Tactical scenario variety. There are regular simple scraps, but a bundle of different types of fight, none by themselves completely new but I struggle to think of many examples that have delivered them all in a convinving way . . . these include . . .
Single character rescue scenarios where you need to rescue then protect a single unit which then joins your band.
Villager rescues, where you need to either relocate squishy villagers or kill off the enemy quickly (for max benefits)
Three way fights, such as you vs scavengers vs beasts, with the other two teams fighting each other as well as you
Town captures / fortress captures, which feature some really interesting terrain to deal with, and a reinforcement mechanic
+1 thing . . . the unit abilities themselves. Despite being set in a low magic world with no AoE stuff, the unit abilities are hugely different. The difference between combat effectiveness never comes down to which unit has been min-maxed, or has +1, +2 points here or there. It is instead how you use their unique abilities and in synergy with one another. Arguably not innovative . . . but done really well.
To be honest, except maybe the mutator point, most of the points explained are about the game being good, not innovative. They are different things.
I have a confession to make. In between action games, some rpgs, some racing games, VR, platform games, etc, I can’t remember the last time I played an actual strategy game? I think it was when I played a bit of the Age of Empires 2 remaster last year. But really, in the last years I haven’t played strategy games regularly, now that I think about it.

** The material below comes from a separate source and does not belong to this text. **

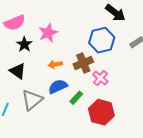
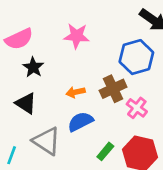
pink star: (48, 33) -> (77, 36), moved, turned 30
green rectangle: (76, 98) -> (105, 151), moved
gray triangle: (32, 100) -> (47, 141), turned -45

So I decided to pick Urtuk to break the spell, so to say. It looks like an interesting tactical game.
For now I’m having some issues in how the information is presented. I don’t feel like I can have the key information at a glance. The small icons should be more visible, imo.
Also, the game could explain some concepts in a better way. Can anyone explain me how focus works?

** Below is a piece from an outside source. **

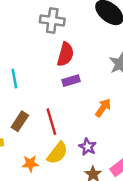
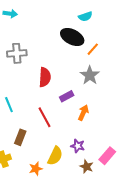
gray cross: (52, 20) -> (17, 53), moved
purple rectangle: (71, 81) -> (67, 96), moved
red line: (51, 122) -> (44, 117), moved

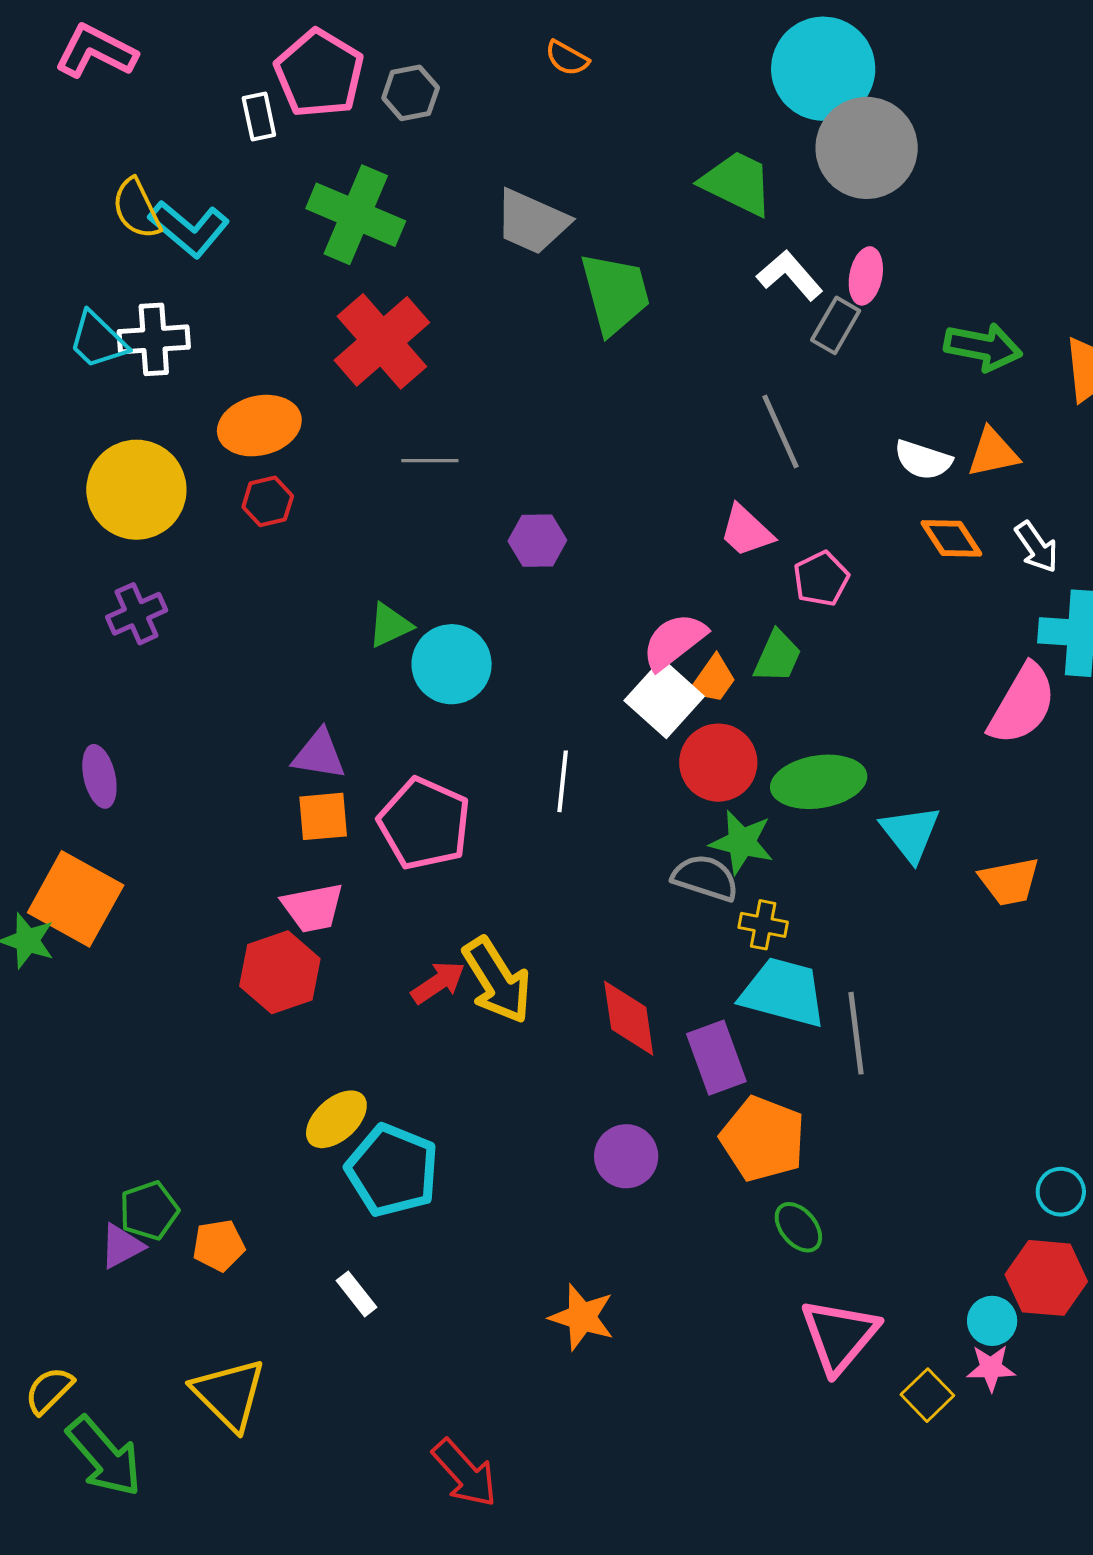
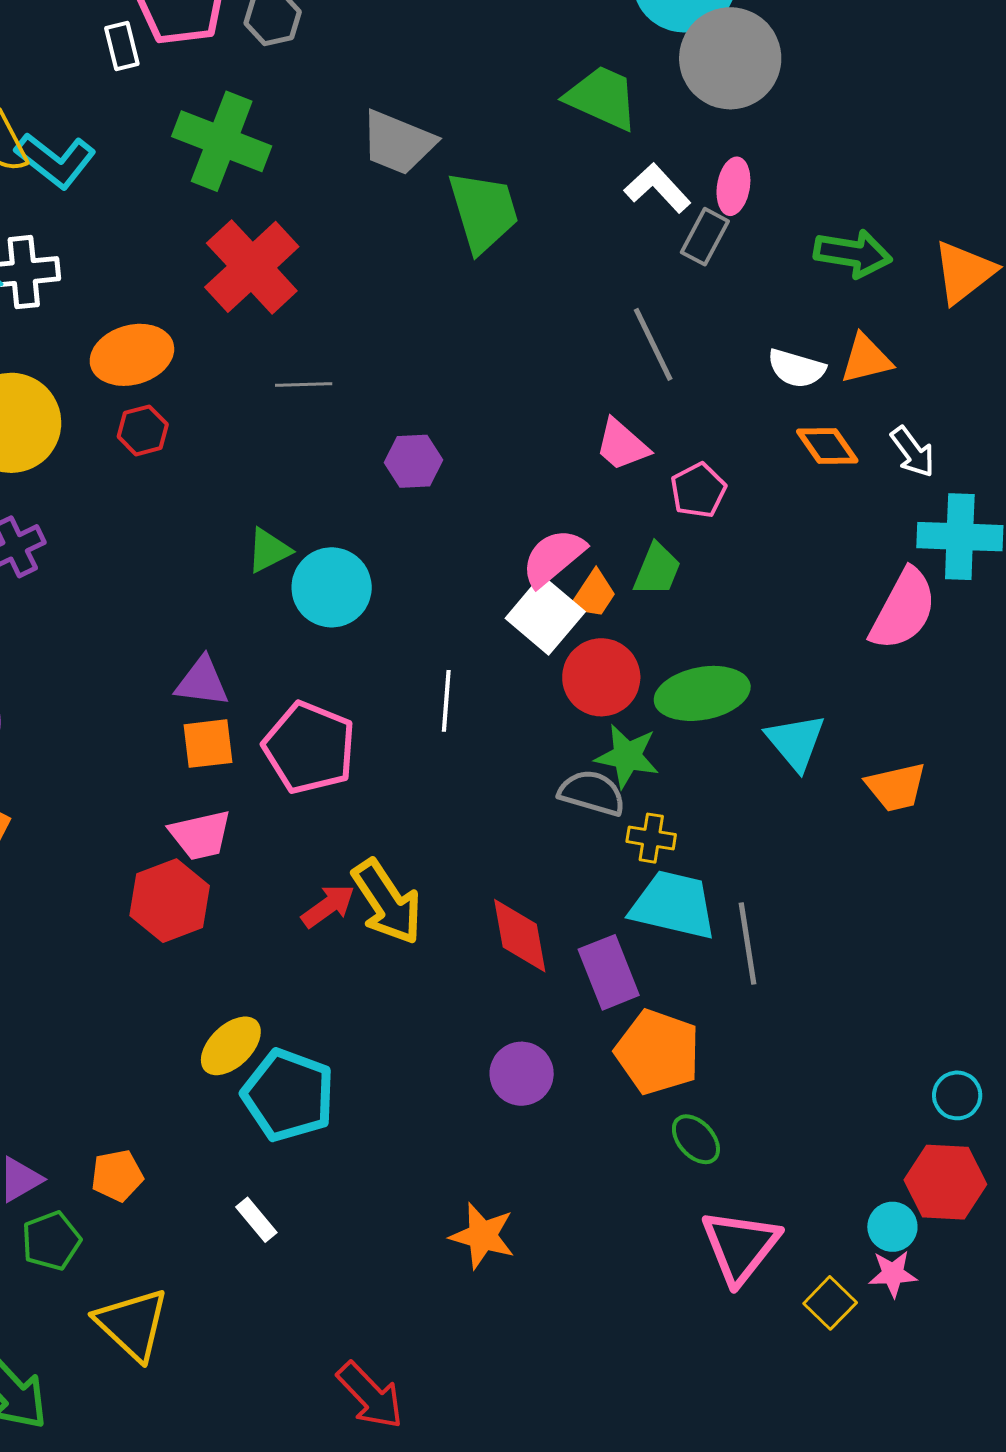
green pentagon: (149, 1211) -> (51, 1241), moved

The wiki says “Focus Abilities are available actions once the focus bar is full in Urtuk: The Desolation. They are usable globally on your turn and can be used on anyone, not only the character that generated it”
but… I don’t see any bar anywhere? And the focus abilities I see on the units are available from turn 1??
The concentration skill increases your rate of Focus gain. In the first number of fights you are accruing it so slowly you probably won’t see it. Once a character achieves their focus ability, it will appear in the bottom left of the screen as a row of icons.
You can see Focus accruing in a bar under the health bar.
Being an ability and a focus ability aren’t mutually exclusive, so your priest has aegis which he can use during a turn at the cost of stamina. When he hits the focus threshold, a use of that ability becomes available to the party as a focus ability.
Thank you for the amazing writeup, @abrandt . That sounds like it’s dead up my alley. The developer’s going to get another purchase because of you. Same to you, @Lykurgos :)
That’s probably a better way of putting it. “Innovative” is a pretty strong statement; I think in a lot of ways Urtuk just takes systems that have existed in isolation before, mixes them together in interesting ways, and does it all almost perfectly. Which technically may not be innovative, but it’s still damned impressive.
Case in point. :D
Protip: Do not skimp on improving concentration just because it doesn’t have much impact early in the game. Once you progress, chaining and combining focus abilities is where a huge part of your offensive power comes form.
If I’m remembering things right, I think it might be wrong to say that all the maps are procedural. I think I recall reading at some point that the fortress assault maps were handmade, and ISTR fighting on the same one a few times. But I can’t find a reference to that now and I may be making it up. Not sure.
I think it’s worth that caveat on the mention of procedural maps until I can find out one way or the other.